◆ Problem details
Check every line below for the string "cabernet", and copy the lines that contain it.

◆ Listed records
- - -
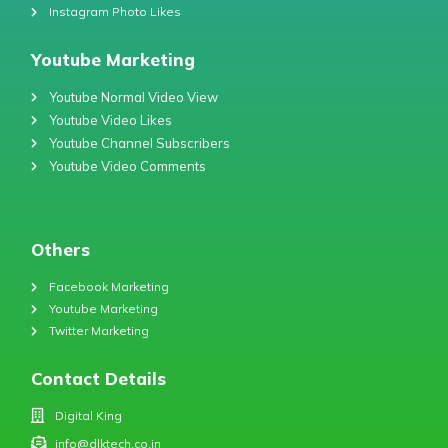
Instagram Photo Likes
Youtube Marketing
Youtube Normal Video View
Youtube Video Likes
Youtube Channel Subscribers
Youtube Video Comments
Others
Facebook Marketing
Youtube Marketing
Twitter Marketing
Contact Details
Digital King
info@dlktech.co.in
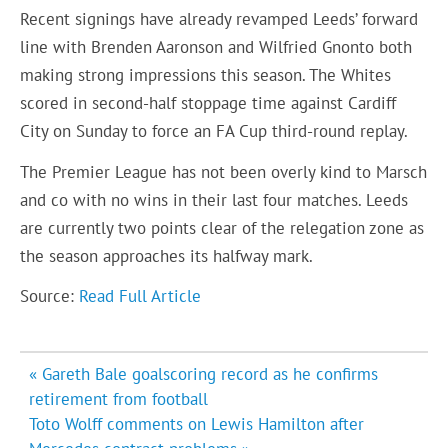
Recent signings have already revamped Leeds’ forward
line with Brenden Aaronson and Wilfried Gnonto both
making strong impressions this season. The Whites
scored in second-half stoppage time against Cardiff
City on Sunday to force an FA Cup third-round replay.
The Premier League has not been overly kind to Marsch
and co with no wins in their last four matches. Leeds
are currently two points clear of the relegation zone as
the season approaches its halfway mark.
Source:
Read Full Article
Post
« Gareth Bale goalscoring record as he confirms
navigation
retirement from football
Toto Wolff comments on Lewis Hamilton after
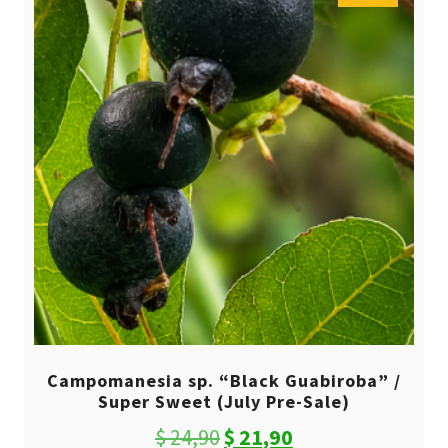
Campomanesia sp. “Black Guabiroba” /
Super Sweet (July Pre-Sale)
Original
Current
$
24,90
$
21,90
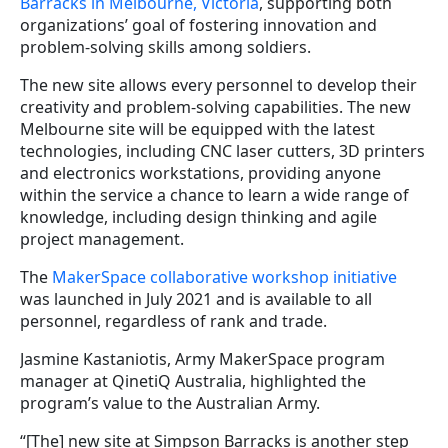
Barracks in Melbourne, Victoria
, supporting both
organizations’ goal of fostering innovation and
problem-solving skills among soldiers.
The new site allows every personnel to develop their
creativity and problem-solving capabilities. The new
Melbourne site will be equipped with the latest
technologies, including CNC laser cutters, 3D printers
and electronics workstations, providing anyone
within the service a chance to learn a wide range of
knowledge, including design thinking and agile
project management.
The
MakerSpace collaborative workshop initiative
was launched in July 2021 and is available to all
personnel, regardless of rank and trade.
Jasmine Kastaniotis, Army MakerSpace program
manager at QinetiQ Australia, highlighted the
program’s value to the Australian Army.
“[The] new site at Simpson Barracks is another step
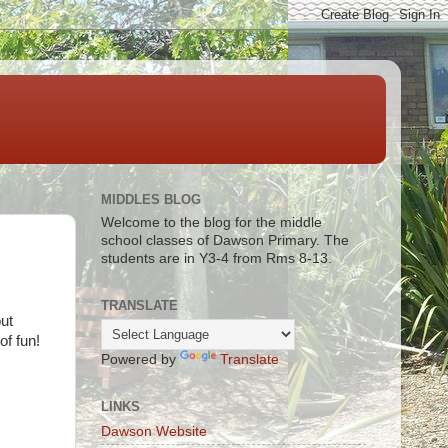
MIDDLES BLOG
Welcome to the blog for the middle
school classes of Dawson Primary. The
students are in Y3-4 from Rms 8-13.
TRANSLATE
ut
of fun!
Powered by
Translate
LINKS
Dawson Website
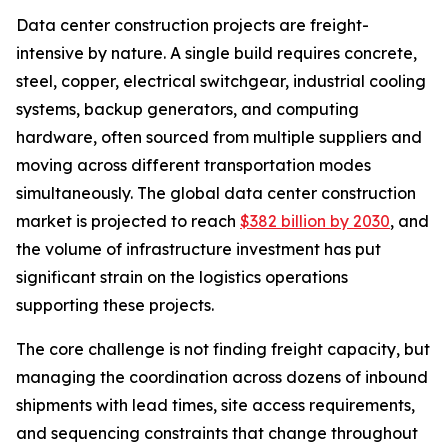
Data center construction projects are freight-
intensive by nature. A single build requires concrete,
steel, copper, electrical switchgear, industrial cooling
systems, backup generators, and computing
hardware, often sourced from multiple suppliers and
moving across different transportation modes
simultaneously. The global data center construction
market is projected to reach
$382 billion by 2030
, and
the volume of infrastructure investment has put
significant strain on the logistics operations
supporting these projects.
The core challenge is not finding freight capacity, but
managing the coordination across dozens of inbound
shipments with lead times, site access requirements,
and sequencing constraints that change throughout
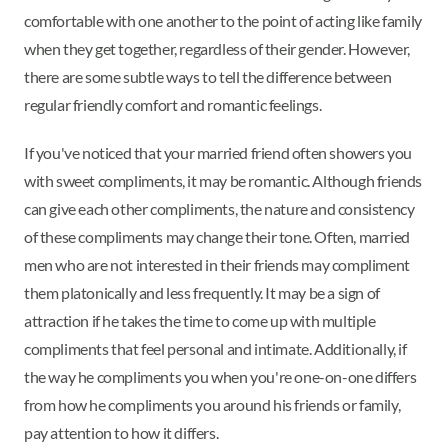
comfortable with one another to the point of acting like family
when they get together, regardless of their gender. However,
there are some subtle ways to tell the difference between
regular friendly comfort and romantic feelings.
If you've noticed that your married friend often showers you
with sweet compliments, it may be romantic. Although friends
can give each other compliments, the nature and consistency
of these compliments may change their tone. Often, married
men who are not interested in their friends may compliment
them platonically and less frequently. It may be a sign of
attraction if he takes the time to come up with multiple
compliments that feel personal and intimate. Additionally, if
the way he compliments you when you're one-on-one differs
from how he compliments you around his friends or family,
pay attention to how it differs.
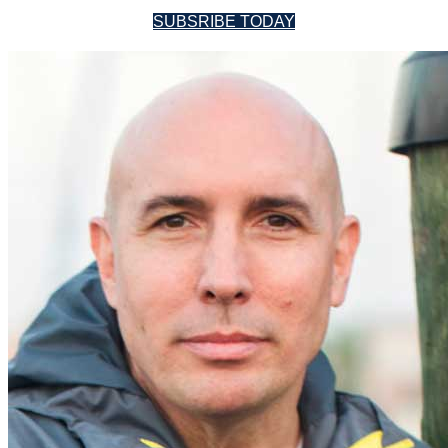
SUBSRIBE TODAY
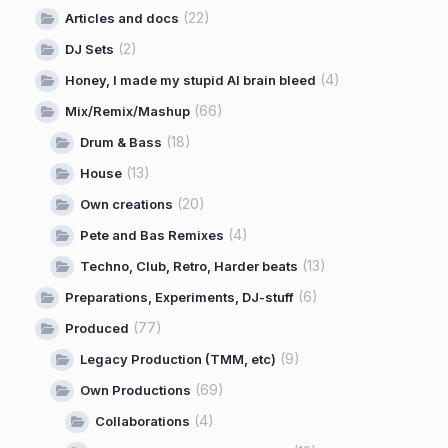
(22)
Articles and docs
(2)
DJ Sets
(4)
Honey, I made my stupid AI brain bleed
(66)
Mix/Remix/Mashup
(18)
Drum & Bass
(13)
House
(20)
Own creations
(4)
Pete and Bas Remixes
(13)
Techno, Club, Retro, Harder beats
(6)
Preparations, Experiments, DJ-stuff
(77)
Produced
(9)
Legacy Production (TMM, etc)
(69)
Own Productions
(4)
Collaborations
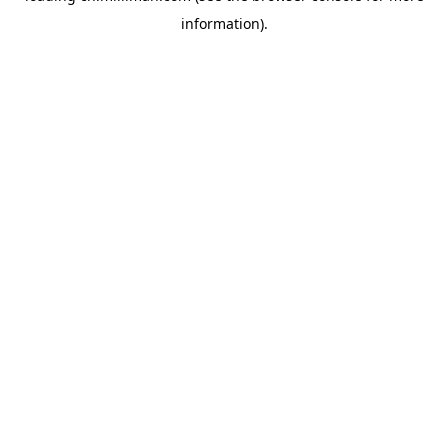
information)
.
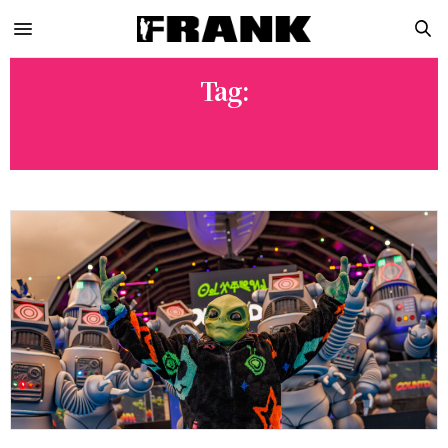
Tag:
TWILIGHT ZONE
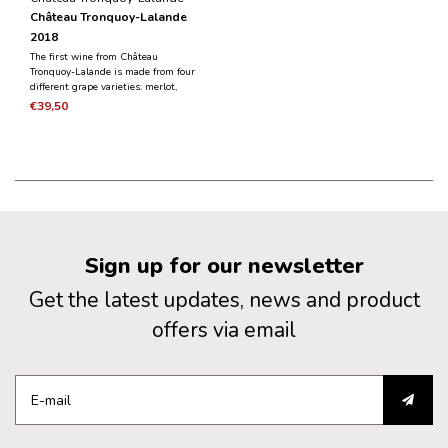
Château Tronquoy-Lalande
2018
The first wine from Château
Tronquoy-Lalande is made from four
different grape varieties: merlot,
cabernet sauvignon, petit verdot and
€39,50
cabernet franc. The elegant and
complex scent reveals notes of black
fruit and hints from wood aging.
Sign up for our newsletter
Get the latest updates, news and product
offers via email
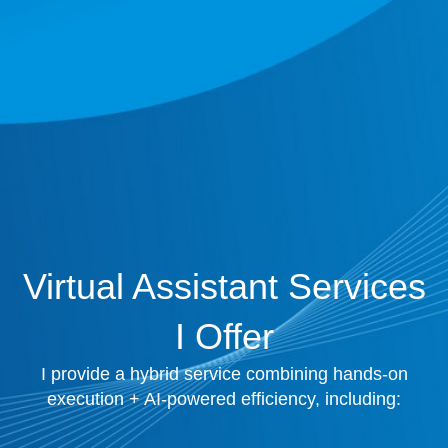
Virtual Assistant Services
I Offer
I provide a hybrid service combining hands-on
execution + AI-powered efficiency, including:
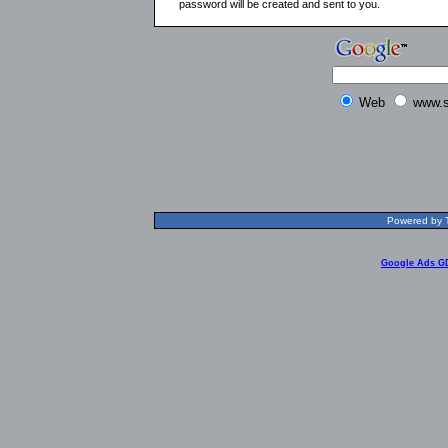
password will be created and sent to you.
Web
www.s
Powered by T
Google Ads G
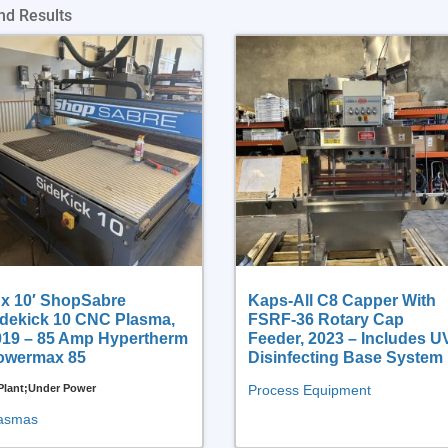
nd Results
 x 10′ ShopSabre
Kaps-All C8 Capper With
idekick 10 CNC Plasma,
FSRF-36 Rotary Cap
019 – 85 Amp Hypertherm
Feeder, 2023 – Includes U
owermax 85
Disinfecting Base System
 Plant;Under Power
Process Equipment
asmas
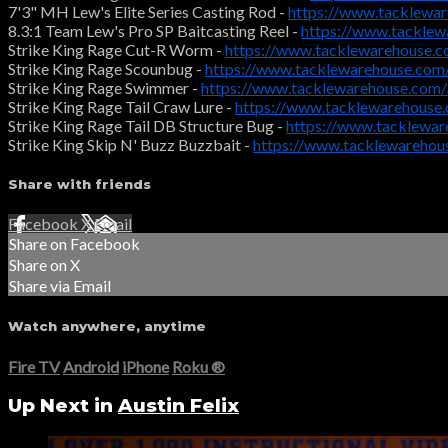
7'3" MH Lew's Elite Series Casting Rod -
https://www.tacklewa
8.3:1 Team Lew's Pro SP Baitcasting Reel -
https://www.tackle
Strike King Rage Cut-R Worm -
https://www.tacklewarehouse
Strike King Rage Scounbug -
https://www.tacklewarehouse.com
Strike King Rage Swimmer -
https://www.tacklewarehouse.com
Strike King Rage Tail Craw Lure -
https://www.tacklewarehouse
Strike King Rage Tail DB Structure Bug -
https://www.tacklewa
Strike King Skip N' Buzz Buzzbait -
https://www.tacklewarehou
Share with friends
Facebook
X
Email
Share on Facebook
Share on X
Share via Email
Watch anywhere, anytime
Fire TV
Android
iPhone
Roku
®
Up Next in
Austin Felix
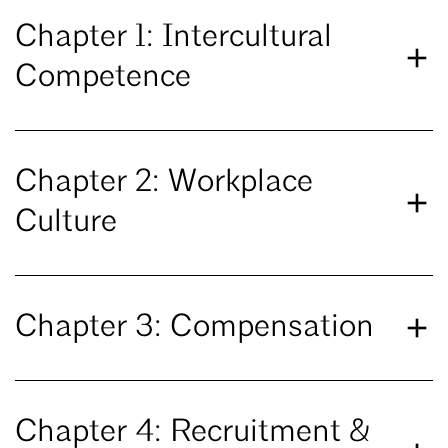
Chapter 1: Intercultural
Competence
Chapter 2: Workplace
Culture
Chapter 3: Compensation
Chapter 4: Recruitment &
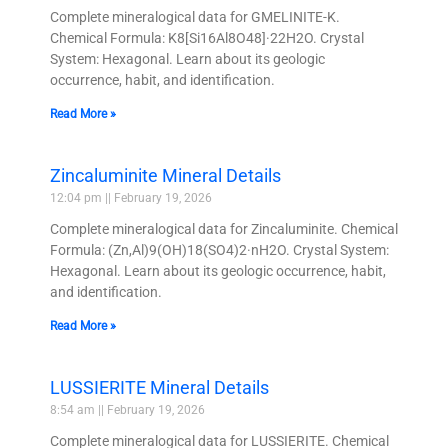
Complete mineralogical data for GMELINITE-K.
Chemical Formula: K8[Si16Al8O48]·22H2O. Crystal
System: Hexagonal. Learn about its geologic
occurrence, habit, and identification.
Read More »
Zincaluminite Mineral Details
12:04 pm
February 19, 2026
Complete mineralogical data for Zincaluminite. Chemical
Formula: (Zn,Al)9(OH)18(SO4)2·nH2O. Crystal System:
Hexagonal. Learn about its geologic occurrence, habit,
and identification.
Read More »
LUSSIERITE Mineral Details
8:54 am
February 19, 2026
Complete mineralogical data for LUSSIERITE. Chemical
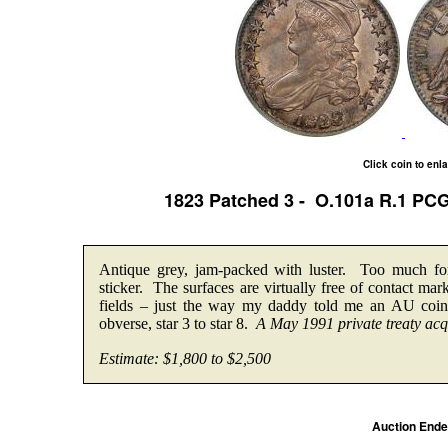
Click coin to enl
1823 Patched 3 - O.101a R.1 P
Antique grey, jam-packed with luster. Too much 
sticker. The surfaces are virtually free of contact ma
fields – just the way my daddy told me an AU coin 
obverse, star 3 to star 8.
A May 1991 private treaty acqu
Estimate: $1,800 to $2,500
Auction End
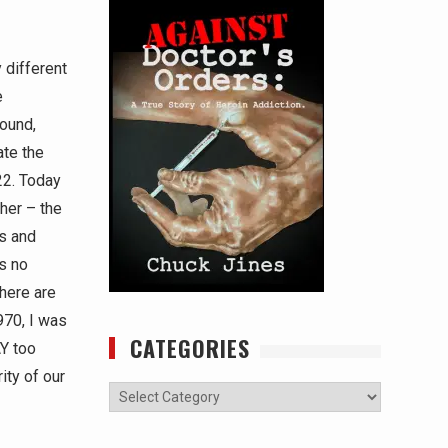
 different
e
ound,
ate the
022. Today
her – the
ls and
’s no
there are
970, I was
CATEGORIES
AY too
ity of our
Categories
- - -
◆ Answer area
cabernet sauvignon, petit verdot and
cabernet franc. The elegant and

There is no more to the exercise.